What needs to be done
Could you give back every record below exactly, leaving out the pictures?

(Excerpts from a dataset)
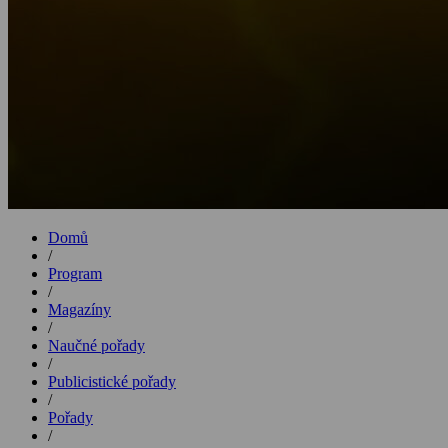
Domů
/
Program
/
Magazíny
/
Naučné pořady
/
Publicistické pořady
/
Pořady
/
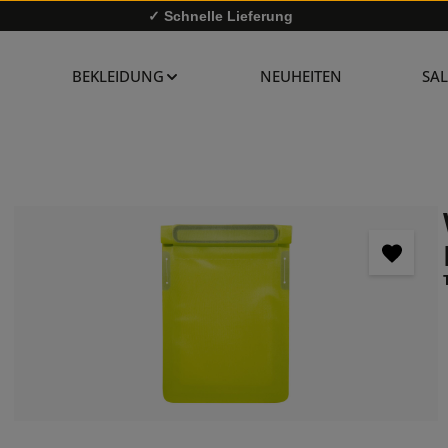
✓ Schnelle Lieferung
✓
10% Rabatt bei Newsletter-Anmeldung
BEKLEIDUNG
NEUHEITEN
SAL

Output for this task
Domů
/
Program
/
Magazíny
/
Naučné pořady
/
Publicistické pořady
/
Pořady
/
✓ Schnelle Lieferung
✓
10% Rabatt bei Newsletter-Anmeldung
BEKLEIDUNG
NEUHEITEN
SAL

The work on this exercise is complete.